(Transcribed page contents)
::::::::

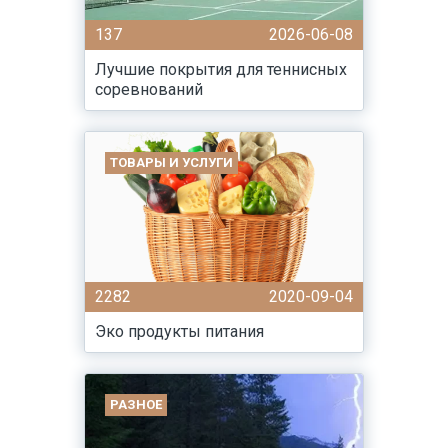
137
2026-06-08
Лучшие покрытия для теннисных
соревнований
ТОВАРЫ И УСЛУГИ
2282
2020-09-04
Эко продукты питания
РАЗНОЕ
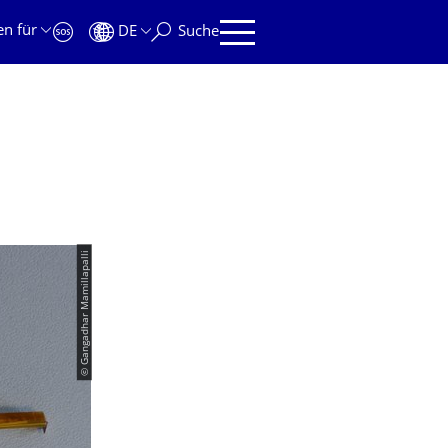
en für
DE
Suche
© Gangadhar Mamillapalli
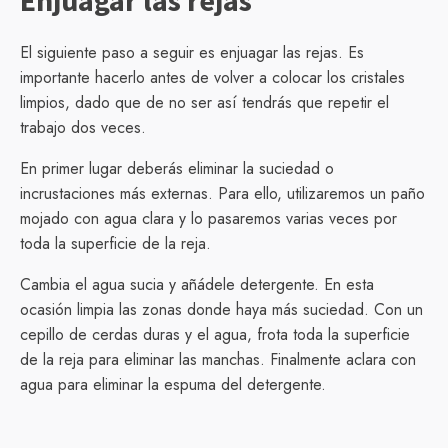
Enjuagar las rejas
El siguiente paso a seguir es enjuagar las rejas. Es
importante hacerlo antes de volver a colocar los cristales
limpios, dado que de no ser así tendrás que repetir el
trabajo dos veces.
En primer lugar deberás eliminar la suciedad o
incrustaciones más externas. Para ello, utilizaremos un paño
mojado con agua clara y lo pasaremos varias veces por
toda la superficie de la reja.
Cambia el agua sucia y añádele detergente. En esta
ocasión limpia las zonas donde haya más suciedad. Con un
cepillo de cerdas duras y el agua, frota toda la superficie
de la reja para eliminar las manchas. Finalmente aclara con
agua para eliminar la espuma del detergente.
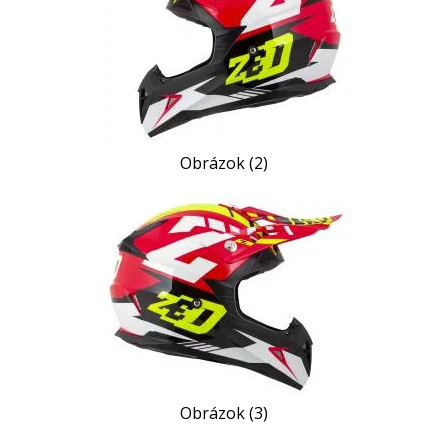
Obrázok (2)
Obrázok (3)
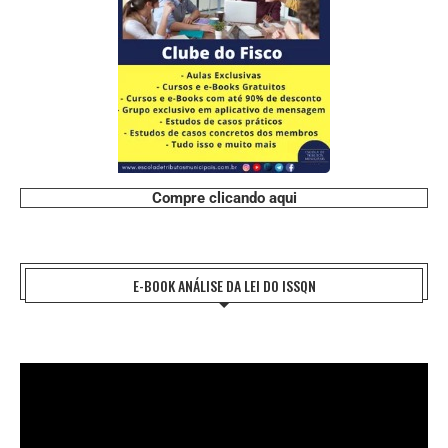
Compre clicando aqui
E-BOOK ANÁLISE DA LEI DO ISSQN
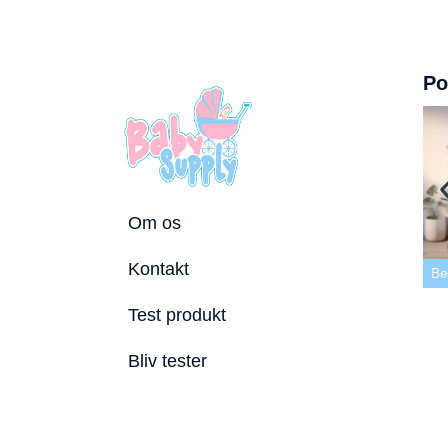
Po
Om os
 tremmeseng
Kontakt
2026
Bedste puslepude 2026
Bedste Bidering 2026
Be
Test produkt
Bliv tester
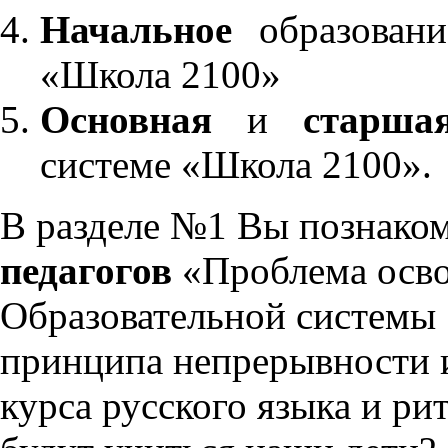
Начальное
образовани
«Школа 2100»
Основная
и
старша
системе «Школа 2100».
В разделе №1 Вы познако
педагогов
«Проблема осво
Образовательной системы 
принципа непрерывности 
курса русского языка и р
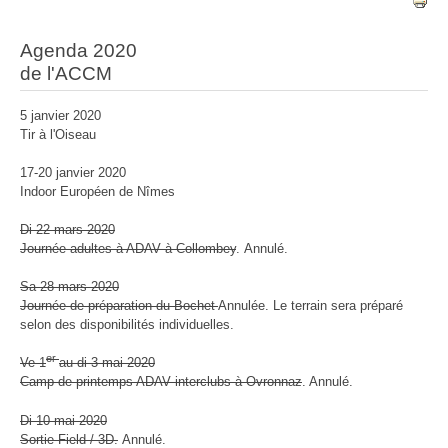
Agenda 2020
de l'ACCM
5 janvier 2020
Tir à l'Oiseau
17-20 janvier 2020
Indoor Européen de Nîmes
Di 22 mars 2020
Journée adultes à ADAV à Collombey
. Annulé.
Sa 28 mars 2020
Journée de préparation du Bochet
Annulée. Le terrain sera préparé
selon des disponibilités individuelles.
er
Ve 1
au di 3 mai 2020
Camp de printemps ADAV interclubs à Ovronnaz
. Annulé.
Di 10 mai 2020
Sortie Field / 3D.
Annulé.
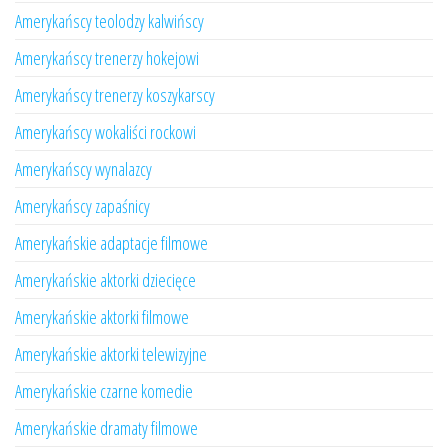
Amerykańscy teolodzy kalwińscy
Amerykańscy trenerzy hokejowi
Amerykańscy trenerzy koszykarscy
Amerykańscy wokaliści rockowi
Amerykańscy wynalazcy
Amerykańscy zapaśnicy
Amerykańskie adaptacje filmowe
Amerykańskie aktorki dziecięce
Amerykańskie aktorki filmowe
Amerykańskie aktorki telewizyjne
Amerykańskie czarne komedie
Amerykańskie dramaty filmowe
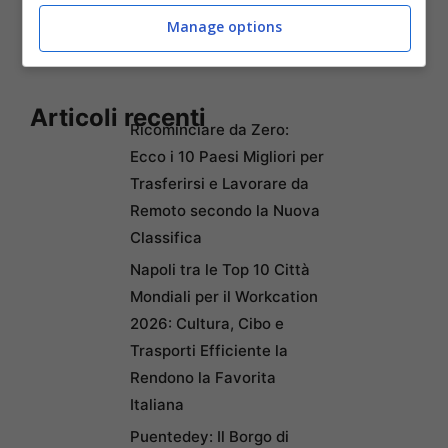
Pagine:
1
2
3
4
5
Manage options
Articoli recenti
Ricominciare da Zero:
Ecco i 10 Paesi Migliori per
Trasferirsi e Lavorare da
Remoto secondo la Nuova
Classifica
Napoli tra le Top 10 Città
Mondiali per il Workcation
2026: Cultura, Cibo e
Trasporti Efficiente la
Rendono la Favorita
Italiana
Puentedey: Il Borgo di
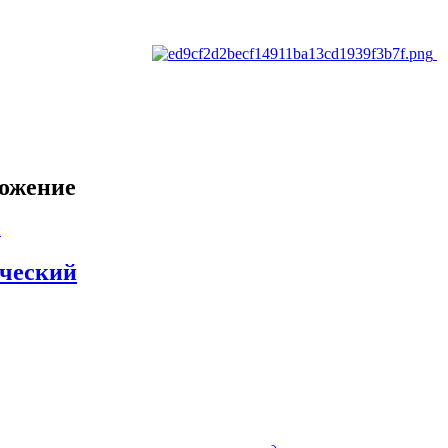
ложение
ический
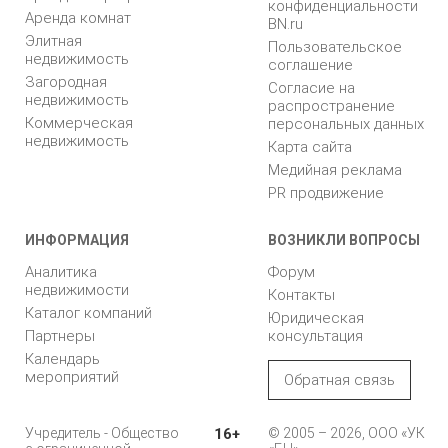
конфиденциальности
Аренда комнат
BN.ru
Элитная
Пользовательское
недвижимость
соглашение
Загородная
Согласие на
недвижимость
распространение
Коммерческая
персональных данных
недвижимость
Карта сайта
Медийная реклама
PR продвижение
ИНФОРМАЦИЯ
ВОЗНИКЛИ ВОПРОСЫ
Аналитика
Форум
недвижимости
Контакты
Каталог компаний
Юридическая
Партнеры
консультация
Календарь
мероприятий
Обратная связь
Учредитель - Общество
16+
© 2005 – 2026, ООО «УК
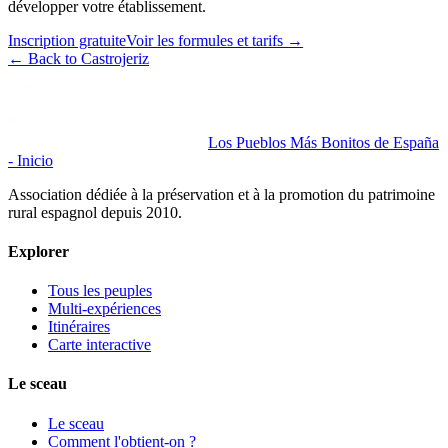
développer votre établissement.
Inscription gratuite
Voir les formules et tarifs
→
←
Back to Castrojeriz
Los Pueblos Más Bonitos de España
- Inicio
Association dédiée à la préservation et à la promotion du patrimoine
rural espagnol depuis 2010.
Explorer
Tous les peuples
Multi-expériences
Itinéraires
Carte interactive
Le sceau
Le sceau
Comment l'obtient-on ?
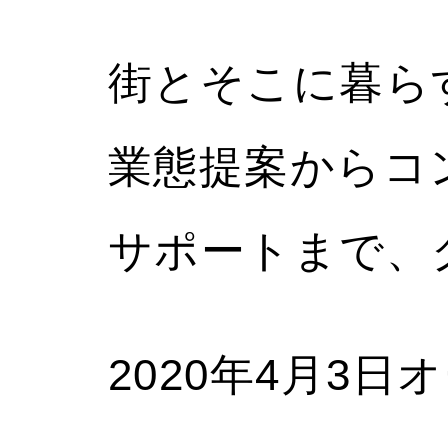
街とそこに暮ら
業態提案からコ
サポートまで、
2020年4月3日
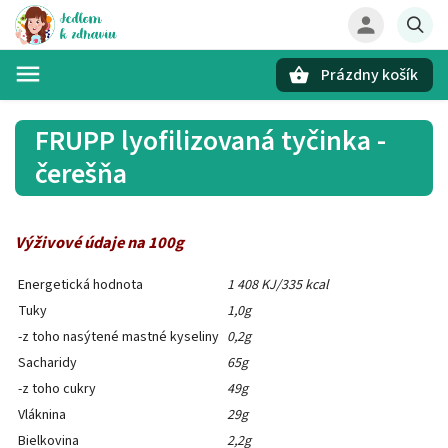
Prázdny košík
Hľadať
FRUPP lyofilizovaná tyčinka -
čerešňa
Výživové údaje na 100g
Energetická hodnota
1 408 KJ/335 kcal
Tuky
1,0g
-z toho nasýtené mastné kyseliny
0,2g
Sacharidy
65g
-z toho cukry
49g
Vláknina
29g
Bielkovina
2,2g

::::::::

Your reply must contain each entry exactly as written and no pictures.

◆ **Response below**
137
2026-06-08
Лучшие покрытия для теннисных
соревнований
ТОВАРЫ И УСЛУГИ
2282
2020-09-04
Эко продукты питания
РАЗНОЕ
en für
DE
Suche
© Gangadhar Mamillapalli
Enjuagar las rejas
El siguiente paso a seguir es enjuagar las rejas. Es
importante hacerlo antes de volver a colocar los cristales
limpios, dado que de no ser así tendrás que repetir el
trabajo dos veces.
En primer lugar deberás eliminar la suciedad o
incrustaciones más externas. Para ello, utilizaremos un paño
mojado con agua clara y lo pasaremos varias veces por
toda la superficie de la reja.
Cambia el agua sucia y añádele detergente. En esta
ocasión limpia las zonas donde haya más suciedad. Con un
cepillo de cerdas duras y el agua, frota toda la superficie
de la reja para eliminar las manchas. Finalmente aclara con
agua para eliminar la espuma del detergente.
Obrázok (2)
Obrázok (3)
Compre clicando aqui
E-BOOK ANÁLISE DA LEI DO ISSQN
Po
Om os
 tremmeseng
Kontakt
2026
Bedste puslepude 2026
Bedste Bidering 2026
Be
Test produkt
Bliv tester
Начальное
образовани
«Школа 2100»
Основная
и
старша
системе «Школа 2100».
В разделе №1 Вы познако
педагогов
«Проблема осво
Образовательной системы 
принципа непрерывности 
курса русского языка и р
Agenda 2020
de l'ACCM
5 janvier 2020
Tir à l'Oiseau
17-20 janvier 2020
Indoor Européen de Nîmes
Di 22 mars 2020
Journée adultes à ADAV à Collombey
. Annulé.
Sa 28 mars 2020
Journée de préparation du Bochet
Annulée. Le terrain sera préparé
selon des disponibilités individuelles.
er
Ve 1
au di 3 mai 2020
Camp de printemps ADAV interclubs à Ovronnaz
. Annulé.
Di 10 mai 2020
Sortie Field / 3D.
Annulé.
Amerykańscy teolodzy kalwińscy
Amerykańscy trenerzy hokejowi
Amerykańscy trenerzy koszykarscy
Amerykańscy wokaliści rockowi
Amerykańscy wynalazcy
Amerykańscy zapaśnicy
Amerykańskie adaptacje filmowe
Amerykańskie aktorki dziecięce
Amerykańskie aktorki filmowe
Amerykańskie aktorki telewizyjne
Amerykańskie czarne komedie
Amerykańskie dramaty filmowe
Pagine:
1
2
3
4
5
Manage options
Articoli recenti
Ricominciare da Zero:
Ecco i 10 Paesi Migliori per
Trasferirsi e Lavorare da
Remoto secondo la Nuova
Classifica
Napoli tra le Top 10 Città
Mondiali per il Workcation
2026: Cultura, Cibo e
Trasporti Efficiente la
Rendono la Favorita
Italiana
Puentedey: Il Borgo di
ложение
ический
конфиденциальности
Аренда комнат
BN.ru
Элитная
Пользовательское
недвижимость
соглашение
Загородная
Согласие на
недвижимость
распространение
Коммерческая
персональных данных
недвижимость
Карта сайта
Медийная реклама
PR продвижение
ИНФОРМАЦИЯ
ВОЗНИКЛИ ВОПРОСЫ
Аналитика
Форум
недвижимости
Контакты
Каталог компаний
Юридическая
Партнеры
консультация
Календарь
мероприятий
Обратная связь
Учредитель - Общество
16+
© 2005 – 2026, ООО «УК
développer votre établissement.
Inscription gratuite
Voir les formules et tarifs
→
←
Back to Castrojeriz
Los Pueblos Más Bonitos de España
- Inicio
Association dédiée à la préservation et à la promotion du patrimoine
rural espagnol depuis 2010.
Explorer
Tous les peuples
Multi-expériences
Itinéraires
Carte interactive
Le sceau
Le sceau
Comment l'obtient-on ?
街とそこに暮ら
業態提案からコ
サポートまで、
2020年4月3日
Prázdny košík
Hľadať
FRUPP lyofilizovaná tyčinka -
čerešňa
Výživové údaje na 100g
Energetická hodnota
1 408 KJ/335 kcal
Tuky
1,0g
-z toho nasýtené mastné kyseliny
0,2g
Sacharidy
65g
-z toho cukry
49g
Vláknina
29g
Bielkovina
2,2g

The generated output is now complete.